Premier acte : en juin/juillet, le ministre de l’Intérieur Horst Seehofer (CSU) monte un conflit surréel concernant un détail de la politique des réfugiés, avec des paroles musclées et tonitruantes aux confins des slogans de l’AfD national-populiste, et complètement déconnectées de la réalité (cf. sur Telos Drôle de crise en Allemagne).

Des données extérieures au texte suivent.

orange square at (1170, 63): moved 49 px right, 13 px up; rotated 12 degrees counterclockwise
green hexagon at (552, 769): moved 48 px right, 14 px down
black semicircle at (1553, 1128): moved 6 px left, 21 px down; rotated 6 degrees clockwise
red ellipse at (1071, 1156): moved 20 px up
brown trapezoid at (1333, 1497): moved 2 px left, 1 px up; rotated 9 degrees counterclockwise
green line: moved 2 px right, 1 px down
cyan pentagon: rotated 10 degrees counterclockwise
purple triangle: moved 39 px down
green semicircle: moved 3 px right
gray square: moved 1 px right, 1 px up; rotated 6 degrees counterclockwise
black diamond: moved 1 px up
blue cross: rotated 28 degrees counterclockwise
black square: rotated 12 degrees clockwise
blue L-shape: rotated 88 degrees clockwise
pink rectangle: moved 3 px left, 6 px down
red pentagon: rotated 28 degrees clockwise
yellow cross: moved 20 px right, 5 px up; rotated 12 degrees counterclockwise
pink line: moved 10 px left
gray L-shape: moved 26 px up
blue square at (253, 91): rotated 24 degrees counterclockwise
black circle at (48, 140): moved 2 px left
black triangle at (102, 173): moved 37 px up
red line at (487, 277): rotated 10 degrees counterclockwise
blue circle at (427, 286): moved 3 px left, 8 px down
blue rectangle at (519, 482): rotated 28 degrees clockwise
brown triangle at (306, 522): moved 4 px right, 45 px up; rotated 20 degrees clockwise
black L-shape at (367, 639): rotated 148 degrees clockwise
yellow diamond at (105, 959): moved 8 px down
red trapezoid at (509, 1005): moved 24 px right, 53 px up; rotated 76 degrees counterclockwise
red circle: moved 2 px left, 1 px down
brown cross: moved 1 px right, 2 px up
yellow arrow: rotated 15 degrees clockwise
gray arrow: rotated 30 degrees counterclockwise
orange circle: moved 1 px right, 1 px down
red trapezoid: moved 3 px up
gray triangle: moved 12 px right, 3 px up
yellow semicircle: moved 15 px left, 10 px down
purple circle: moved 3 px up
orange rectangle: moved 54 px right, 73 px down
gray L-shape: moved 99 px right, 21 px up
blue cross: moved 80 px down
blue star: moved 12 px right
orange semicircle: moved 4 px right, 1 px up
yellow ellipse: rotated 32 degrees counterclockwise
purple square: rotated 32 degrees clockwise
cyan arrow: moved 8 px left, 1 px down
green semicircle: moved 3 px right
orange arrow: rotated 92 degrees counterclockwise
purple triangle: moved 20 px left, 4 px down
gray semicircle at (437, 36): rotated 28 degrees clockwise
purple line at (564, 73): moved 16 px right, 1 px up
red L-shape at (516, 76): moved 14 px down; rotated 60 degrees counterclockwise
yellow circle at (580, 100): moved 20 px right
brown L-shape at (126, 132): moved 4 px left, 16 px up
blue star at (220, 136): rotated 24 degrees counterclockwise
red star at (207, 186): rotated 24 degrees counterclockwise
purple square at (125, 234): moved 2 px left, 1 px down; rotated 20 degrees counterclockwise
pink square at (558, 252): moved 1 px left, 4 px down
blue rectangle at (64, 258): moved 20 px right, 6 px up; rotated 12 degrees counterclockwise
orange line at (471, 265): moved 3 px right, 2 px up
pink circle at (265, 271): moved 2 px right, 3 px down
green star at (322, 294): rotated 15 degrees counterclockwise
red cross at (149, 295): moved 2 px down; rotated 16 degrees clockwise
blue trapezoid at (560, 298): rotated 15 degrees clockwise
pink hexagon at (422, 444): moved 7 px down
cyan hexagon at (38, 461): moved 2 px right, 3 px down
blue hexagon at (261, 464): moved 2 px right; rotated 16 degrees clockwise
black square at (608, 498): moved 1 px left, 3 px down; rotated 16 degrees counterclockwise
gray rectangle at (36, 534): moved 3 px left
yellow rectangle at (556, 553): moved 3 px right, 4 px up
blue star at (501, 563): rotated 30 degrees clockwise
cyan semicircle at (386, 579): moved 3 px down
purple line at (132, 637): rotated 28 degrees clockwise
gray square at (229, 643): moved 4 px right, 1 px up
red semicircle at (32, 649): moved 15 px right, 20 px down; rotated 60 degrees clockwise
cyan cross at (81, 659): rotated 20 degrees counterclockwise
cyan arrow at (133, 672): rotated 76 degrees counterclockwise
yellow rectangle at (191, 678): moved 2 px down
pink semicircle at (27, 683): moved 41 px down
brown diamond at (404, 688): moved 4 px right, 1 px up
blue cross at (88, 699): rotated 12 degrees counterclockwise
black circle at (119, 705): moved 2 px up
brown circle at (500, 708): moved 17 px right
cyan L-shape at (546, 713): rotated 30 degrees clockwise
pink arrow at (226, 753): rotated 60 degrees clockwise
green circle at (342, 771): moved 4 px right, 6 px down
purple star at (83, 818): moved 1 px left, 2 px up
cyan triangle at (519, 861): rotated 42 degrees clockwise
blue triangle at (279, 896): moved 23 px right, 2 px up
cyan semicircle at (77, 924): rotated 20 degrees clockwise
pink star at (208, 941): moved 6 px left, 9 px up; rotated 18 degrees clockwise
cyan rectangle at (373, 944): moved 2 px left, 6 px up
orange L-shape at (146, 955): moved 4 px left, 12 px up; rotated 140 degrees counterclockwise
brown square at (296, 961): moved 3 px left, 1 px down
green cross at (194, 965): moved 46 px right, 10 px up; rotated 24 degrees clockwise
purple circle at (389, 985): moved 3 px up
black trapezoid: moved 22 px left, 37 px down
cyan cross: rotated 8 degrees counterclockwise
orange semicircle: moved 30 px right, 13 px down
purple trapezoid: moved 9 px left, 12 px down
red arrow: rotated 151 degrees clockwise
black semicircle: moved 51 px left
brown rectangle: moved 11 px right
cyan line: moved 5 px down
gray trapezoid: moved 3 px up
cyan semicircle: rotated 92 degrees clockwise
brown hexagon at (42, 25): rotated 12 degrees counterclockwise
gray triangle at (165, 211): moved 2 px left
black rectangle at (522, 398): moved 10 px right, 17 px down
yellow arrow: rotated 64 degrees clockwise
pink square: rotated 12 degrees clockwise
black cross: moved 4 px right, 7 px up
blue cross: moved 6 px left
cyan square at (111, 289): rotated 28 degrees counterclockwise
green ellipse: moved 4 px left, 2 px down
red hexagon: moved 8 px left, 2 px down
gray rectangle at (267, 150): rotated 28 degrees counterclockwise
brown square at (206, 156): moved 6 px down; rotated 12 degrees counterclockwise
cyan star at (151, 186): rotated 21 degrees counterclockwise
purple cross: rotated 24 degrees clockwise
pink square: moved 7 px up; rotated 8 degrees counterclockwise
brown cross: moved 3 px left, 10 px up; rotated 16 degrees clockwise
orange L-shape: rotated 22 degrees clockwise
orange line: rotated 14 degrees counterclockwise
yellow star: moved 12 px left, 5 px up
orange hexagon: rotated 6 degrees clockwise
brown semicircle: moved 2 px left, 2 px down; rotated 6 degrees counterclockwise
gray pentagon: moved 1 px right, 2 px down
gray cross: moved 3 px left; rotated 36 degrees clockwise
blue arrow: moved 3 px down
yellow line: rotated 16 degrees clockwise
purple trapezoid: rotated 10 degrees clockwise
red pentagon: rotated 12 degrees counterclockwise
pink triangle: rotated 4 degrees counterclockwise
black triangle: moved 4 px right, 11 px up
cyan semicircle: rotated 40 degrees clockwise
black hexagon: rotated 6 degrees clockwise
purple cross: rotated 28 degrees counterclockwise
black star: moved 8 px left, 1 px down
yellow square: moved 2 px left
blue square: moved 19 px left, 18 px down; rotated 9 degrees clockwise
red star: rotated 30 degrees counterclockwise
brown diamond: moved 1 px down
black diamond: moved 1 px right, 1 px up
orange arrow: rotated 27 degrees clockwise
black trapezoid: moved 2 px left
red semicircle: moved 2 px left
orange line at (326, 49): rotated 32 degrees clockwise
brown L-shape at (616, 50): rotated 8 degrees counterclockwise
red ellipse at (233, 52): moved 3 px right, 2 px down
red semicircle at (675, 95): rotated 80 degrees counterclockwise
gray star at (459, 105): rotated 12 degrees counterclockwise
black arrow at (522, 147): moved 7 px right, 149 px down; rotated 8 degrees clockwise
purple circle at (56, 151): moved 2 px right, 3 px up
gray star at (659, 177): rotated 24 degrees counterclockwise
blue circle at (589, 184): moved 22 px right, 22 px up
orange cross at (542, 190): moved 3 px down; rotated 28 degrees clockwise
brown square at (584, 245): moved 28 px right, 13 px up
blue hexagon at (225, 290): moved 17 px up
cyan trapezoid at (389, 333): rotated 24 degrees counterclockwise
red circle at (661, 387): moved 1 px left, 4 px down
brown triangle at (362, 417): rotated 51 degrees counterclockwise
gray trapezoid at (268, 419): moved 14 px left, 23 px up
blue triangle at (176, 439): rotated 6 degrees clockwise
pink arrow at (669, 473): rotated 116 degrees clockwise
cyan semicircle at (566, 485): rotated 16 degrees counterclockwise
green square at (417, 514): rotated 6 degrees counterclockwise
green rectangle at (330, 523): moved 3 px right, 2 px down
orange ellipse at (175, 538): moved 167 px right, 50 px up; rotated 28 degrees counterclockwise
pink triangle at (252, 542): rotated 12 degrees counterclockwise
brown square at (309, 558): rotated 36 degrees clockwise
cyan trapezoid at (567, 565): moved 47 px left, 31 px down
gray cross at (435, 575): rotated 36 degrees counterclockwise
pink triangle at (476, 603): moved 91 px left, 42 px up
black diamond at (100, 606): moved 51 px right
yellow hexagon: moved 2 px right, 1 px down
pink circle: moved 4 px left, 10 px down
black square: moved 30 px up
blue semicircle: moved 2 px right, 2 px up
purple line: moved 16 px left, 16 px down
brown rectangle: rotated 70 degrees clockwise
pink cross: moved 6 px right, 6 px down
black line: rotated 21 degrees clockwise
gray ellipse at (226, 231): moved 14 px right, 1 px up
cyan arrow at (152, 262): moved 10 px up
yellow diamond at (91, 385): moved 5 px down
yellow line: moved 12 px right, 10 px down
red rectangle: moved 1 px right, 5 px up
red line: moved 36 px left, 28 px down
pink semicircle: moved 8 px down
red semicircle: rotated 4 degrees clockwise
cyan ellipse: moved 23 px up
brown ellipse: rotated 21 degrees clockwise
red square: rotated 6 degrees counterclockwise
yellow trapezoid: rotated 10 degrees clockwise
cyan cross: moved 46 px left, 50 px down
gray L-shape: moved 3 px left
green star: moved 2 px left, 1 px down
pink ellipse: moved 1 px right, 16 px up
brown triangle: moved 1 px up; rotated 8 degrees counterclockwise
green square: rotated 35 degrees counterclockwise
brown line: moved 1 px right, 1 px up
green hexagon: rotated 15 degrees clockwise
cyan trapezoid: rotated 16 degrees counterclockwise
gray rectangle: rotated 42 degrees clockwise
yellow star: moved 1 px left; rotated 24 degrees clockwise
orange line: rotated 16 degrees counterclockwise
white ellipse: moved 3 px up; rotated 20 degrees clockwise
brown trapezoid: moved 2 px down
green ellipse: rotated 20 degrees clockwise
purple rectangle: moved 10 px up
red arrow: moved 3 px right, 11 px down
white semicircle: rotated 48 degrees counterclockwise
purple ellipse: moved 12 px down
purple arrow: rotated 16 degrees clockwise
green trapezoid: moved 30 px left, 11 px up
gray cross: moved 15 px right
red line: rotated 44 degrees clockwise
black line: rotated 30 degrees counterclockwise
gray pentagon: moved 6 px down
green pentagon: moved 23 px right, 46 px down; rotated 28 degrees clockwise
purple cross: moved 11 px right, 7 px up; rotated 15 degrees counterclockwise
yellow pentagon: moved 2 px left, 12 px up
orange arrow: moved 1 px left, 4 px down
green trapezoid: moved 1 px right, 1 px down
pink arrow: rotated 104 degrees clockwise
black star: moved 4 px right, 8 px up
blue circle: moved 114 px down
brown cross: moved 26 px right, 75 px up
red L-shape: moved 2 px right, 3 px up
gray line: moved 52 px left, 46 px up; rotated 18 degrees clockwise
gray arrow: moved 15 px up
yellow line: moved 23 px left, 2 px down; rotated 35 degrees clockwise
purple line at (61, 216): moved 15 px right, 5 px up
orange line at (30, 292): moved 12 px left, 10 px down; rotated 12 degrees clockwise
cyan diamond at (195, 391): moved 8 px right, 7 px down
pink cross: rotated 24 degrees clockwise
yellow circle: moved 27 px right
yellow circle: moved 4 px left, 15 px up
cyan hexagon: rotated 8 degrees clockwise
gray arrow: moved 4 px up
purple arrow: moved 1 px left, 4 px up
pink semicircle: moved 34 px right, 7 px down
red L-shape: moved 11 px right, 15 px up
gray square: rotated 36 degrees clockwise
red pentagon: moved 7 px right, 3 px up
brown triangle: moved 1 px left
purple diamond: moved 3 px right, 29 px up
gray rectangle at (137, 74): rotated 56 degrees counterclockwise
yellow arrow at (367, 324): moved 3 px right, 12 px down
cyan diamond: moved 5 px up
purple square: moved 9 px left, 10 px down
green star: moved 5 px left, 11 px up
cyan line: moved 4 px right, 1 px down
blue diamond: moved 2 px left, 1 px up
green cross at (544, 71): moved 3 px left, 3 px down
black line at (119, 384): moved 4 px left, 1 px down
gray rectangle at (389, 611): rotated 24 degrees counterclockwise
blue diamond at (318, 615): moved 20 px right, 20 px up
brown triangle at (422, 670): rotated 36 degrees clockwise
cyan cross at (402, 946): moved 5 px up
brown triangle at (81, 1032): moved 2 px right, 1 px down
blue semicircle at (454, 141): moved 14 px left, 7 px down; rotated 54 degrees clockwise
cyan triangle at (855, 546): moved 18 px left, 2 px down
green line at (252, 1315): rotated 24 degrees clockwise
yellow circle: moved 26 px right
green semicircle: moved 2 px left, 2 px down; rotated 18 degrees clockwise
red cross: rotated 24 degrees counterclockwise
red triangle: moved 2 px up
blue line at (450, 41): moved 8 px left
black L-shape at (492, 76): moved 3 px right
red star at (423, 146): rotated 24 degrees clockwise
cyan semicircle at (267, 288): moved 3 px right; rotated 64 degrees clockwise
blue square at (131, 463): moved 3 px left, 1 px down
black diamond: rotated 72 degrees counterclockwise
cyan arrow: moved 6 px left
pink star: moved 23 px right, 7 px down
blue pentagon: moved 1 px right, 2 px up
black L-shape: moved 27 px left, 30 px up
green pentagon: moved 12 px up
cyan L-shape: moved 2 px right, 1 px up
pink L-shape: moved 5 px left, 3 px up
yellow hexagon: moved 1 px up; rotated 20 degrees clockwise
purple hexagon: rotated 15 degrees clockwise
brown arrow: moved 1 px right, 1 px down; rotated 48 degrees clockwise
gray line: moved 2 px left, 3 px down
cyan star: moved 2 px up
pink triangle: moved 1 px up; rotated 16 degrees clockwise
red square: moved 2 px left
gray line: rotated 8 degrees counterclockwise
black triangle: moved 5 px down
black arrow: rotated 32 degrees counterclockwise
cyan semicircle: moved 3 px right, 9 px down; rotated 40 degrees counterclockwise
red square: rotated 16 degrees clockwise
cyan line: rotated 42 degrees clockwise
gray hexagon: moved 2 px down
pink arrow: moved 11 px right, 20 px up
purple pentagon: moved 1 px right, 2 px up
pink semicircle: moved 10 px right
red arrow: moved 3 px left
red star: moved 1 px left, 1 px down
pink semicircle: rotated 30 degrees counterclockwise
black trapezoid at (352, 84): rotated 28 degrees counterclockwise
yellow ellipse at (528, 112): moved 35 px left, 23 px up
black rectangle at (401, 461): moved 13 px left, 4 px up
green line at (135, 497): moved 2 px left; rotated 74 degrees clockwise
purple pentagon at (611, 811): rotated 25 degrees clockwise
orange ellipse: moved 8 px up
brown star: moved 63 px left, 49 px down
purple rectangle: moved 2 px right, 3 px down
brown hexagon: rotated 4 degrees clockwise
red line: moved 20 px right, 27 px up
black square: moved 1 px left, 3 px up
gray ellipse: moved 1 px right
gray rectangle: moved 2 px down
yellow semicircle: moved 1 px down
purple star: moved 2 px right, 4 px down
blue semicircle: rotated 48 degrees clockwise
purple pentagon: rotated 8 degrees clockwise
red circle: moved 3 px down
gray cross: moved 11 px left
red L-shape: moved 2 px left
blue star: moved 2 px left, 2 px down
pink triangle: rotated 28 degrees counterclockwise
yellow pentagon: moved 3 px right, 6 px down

Deuxième acte : en septembre, suite à la radicalisation de l’extrême droite qui s’est manifestée en Allemagne de l’est (violences dans les villes de Chemnitz et de Köthen), le chef des services secrets allemands, Hans Georg Maassen, insinue publiquement que les images de ces actes de violence pourraient être des fakes produits par la gauche. Ce faisant, non seulement il sort de l’obligation de réserve mais il se livre à des conjectures non fondées par les faits, s’opposant de surcroît frontalement à la chancelière. Ce n’est pas la première fois que ce haut fonctionnaire sort de son rôle et du devoir de neutralité. Aussitôt, le SPD demande son renvoi mais Horst Seehofer, son ministre de tutelle, l’assure de sa confiance et de son soutien. Nouvel affront direct contre la chancelière, nouvelle crise gouvernementale. Les trois chefs de parti trouvent un compromis foireux : Maassen est révoqué en tant que chef des services secrets, mais en même temps il sera promu secrétaire d’État au ministère de l’Intérieur… Cette sanction-promotion provoque un vrai tollé dans l’opinion publique, ce qui contraint la chancelière et ses partenaires à réviser cette décision. Mais le mal est déjà fait. Ce manque total de sensibilité politique heurte le sentiment de justice d’une bonne partie des Allemands, et pose de sérieuses questions quant à la capacité d’écoute des dirigeants politiques, qui semblent agir dans une bulle, déconnectés des citoyens. Le crédit politique du gouvernement, à commencer par celui d’Angela Merkel, s’en trouve sérieusement entamé.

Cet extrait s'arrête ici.